Required work —
All the lines below need to be output exactly, apart from any images.

Material to process —

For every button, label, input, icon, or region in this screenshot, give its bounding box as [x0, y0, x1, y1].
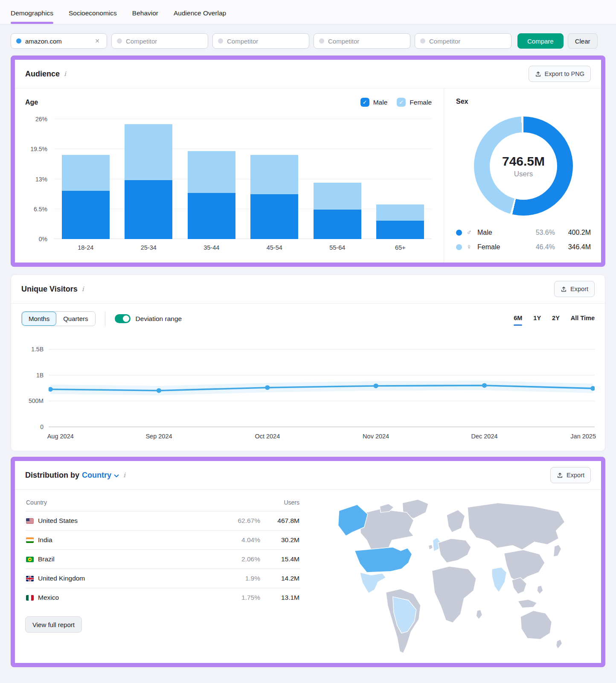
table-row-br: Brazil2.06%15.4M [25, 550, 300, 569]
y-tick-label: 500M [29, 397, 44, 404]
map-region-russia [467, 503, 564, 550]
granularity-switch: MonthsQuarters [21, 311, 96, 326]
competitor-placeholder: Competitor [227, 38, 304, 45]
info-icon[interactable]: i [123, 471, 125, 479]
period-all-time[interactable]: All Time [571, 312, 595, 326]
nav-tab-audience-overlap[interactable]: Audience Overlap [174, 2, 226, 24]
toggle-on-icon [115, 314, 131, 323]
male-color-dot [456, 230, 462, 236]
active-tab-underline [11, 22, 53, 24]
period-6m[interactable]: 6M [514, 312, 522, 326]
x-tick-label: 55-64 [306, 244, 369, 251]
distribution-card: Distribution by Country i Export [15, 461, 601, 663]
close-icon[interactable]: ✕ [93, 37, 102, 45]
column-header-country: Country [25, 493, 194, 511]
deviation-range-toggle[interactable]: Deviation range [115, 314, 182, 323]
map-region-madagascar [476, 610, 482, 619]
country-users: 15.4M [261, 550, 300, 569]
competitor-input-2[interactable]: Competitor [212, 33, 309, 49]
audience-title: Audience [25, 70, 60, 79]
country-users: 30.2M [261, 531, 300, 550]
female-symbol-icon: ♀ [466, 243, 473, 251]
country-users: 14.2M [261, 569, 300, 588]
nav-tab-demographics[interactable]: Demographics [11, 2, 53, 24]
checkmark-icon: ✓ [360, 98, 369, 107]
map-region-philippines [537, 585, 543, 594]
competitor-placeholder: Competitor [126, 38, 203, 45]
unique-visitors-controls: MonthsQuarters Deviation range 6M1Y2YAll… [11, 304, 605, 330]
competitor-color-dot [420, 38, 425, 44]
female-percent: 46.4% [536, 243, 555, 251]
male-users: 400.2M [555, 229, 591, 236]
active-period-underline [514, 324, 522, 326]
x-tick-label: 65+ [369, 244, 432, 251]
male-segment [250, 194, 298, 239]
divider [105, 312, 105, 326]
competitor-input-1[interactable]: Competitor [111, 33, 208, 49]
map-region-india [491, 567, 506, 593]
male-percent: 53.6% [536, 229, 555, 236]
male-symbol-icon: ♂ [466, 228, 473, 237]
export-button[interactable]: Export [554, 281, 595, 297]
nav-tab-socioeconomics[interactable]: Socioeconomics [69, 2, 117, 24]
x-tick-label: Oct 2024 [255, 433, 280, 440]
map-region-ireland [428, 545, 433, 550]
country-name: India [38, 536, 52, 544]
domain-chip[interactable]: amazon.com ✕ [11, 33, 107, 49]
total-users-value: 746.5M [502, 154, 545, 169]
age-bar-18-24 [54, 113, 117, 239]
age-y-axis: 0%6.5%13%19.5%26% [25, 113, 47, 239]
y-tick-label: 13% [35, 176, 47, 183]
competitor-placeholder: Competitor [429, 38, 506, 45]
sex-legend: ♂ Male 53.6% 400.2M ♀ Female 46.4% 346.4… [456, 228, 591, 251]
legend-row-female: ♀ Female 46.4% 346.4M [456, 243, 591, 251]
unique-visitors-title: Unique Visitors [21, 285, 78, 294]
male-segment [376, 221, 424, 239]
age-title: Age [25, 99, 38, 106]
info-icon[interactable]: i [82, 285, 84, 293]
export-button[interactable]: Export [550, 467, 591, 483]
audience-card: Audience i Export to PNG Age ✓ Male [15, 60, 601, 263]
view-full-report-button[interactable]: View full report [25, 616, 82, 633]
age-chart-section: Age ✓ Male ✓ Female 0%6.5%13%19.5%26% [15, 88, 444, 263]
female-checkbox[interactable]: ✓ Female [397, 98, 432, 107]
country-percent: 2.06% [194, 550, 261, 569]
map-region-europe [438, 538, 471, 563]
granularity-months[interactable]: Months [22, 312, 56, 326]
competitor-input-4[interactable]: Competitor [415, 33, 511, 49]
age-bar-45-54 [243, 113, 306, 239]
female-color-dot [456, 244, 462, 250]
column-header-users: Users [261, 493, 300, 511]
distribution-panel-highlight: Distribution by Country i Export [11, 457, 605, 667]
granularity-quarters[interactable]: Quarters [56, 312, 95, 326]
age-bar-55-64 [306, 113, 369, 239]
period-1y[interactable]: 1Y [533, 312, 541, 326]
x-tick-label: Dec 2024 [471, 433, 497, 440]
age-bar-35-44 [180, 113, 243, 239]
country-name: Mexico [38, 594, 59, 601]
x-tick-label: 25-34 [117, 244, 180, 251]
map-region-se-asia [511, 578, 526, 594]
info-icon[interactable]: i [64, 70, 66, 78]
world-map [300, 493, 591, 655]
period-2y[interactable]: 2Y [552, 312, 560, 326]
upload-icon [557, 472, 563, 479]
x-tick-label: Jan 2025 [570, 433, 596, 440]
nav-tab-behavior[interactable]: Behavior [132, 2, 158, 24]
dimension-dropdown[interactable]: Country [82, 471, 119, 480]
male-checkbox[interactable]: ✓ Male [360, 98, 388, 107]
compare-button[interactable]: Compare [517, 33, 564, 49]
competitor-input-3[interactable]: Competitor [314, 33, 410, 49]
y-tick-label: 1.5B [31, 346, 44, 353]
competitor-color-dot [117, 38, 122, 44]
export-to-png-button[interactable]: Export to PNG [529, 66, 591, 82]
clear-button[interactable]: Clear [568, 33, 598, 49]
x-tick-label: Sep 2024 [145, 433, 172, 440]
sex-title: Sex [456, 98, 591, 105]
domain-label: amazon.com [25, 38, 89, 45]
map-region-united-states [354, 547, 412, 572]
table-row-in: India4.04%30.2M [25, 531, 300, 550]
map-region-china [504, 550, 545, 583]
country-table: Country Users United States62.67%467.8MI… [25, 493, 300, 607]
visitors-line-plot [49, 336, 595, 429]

Task solution —
For every button, label, input, icon, or region in this screenshot, give its bounding box as [x0, y0, x1, y1].
table-row-br: Brazil2.06%15.4M [25, 550, 300, 569]
y-tick-label: 500M [29, 397, 44, 404]
map-region-russia [467, 503, 564, 550]
granularity-switch: MonthsQuarters [21, 311, 96, 326]
competitor-placeholder: Competitor [227, 38, 304, 45]
info-icon[interactable]: i [123, 471, 125, 479]
period-all-time[interactable]: All Time [571, 312, 595, 326]
nav-tab-audience-overlap[interactable]: Audience Overlap [174, 2, 226, 24]
toggle-on-icon [115, 314, 131, 323]
male-color-dot [456, 230, 462, 236]
active-tab-underline [11, 22, 53, 24]
period-6m[interactable]: 6M [514, 312, 522, 326]
x-tick-label: 55-64 [306, 244, 369, 251]
distribution-card: Distribution by Country i Export [15, 461, 601, 663]
close-icon[interactable]: ✕ [93, 37, 102, 45]
column-header-country: Country [25, 493, 194, 511]
deviation-range-toggle[interactable]: Deviation range [115, 314, 182, 323]
map-region-madagascar [476, 610, 482, 619]
country-users: 15.4M [261, 550, 300, 569]
competitor-input-2[interactable]: Competitor [212, 33, 309, 49]
audience-title: Audience [25, 70, 60, 79]
country-users: 30.2M [261, 531, 300, 550]
female-symbol-icon: ♀ [466, 243, 473, 251]
country-users: 14.2M [261, 569, 300, 588]
nav-tab-demographics[interactable]: Demographics [11, 2, 53, 24]
checkmark-icon: ✓ [360, 98, 369, 107]
map-region-philippines [537, 585, 543, 594]
competitor-placeholder: Competitor [126, 38, 203, 45]
unique-visitors-controls: MonthsQuarters Deviation range 6M1Y2YAll… [11, 304, 605, 330]
competitor-color-dot [420, 38, 425, 44]
female-percent: 46.4% [536, 243, 555, 251]
male-users: 400.2M [555, 229, 591, 236]
active-period-underline [514, 324, 522, 326]
x-tick-label: 65+ [369, 244, 432, 251]
male-segment [250, 194, 298, 239]
divider [105, 312, 105, 326]
competitor-input-1[interactable]: Competitor [111, 33, 208, 49]
map-region-india [491, 567, 506, 593]
male-percent: 53.6% [536, 229, 555, 236]
male-symbol-icon: ♂ [466, 228, 473, 237]
export-button[interactable]: Export [554, 281, 595, 297]
nav-tab-socioeconomics[interactable]: Socioeconomics [69, 2, 117, 24]
x-tick-label: Oct 2024 [255, 433, 280, 440]
map-region-ireland [428, 545, 433, 550]
country-name: India [38, 536, 52, 544]
domain-chip[interactable]: amazon.com ✕ [11, 33, 107, 49]
total-users-value: 746.5M [502, 154, 545, 169]
age-bar-18-24 [54, 113, 117, 239]
age-y-axis: 0%6.5%13%19.5%26% [25, 113, 47, 239]
y-tick-label: 13% [35, 176, 47, 183]
competitor-placeholder: Competitor [429, 38, 506, 45]
sex-legend: ♂ Male 53.6% 400.2M ♀ Female 46.4% 346.4… [456, 228, 591, 251]
legend-row-female: ♀ Female 46.4% 346.4M [456, 243, 591, 251]
unique-visitors-title: Unique Visitors [21, 285, 78, 294]
male-segment [376, 221, 424, 239]
age-title: Age [25, 99, 38, 106]
info-icon[interactable]: i [82, 285, 84, 293]
export-button[interactable]: Export [550, 467, 591, 483]
audience-card: Audience i Export to PNG Age ✓ Male [15, 60, 601, 263]
view-full-report-button[interactable]: View full report [25, 616, 82, 633]
age-chart-section: Age ✓ Male ✓ Female 0%6.5%13%19.5%26% [15, 88, 444, 263]
female-checkbox[interactable]: ✓ Female [397, 98, 432, 107]
country-percent: 2.06% [194, 550, 261, 569]
map-region-europe [438, 538, 471, 563]
granularity-months[interactable]: Months [22, 312, 56, 326]
competitor-input-4[interactable]: Competitor [415, 33, 511, 49]
age-bar-45-54 [243, 113, 306, 239]
female-color-dot [456, 244, 462, 250]
column-header-users: Users [261, 493, 300, 511]
distribution-panel-highlight: Distribution by Country i Export [11, 457, 605, 667]
granularity-quarters[interactable]: Quarters [56, 312, 95, 326]
age-bar-55-64 [306, 113, 369, 239]
period-1y[interactable]: 1Y [533, 312, 541, 326]
x-tick-label: Dec 2024 [471, 433, 497, 440]
age-bar-35-44 [180, 113, 243, 239]
country-name: Mexico [38, 594, 59, 601]
x-tick-label: 25-34 [117, 244, 180, 251]
map-region-se-asia [511, 578, 526, 594]
info-icon[interactable]: i [64, 70, 66, 78]
world-map [300, 493, 591, 655]
period-2y[interactable]: 2Y [552, 312, 560, 326]
upload-icon [557, 472, 563, 479]
x-tick-label: Jan 2025 [570, 433, 596, 440]
nav-tab-behavior[interactable]: Behavior [132, 2, 158, 24]
dimension-dropdown[interactable]: Country [82, 471, 119, 480]
male-checkbox[interactable]: ✓ Male [360, 98, 388, 107]
compare-button[interactable]: Compare [517, 33, 564, 49]
competitor-input-3[interactable]: Competitor [314, 33, 410, 49]
y-tick-label: 1.5B [31, 346, 44, 353]
competitor-color-dot [117, 38, 122, 44]
export-to-png-button[interactable]: Export to PNG [529, 66, 591, 82]
clear-button[interactable]: Clear [568, 33, 598, 49]
x-tick-label: Sep 2024 [145, 433, 172, 440]
sex-title: Sex [456, 98, 591, 105]
domain-label: amazon.com [25, 38, 89, 45]
map-region-united-states [354, 547, 412, 572]
table-row-in: India4.04%30.2M [25, 531, 300, 550]
map-region-china [504, 550, 545, 583]
country-table: Country Users United States62.67%467.8MI… [25, 493, 300, 607]
visitors-line-plot [49, 336, 595, 429]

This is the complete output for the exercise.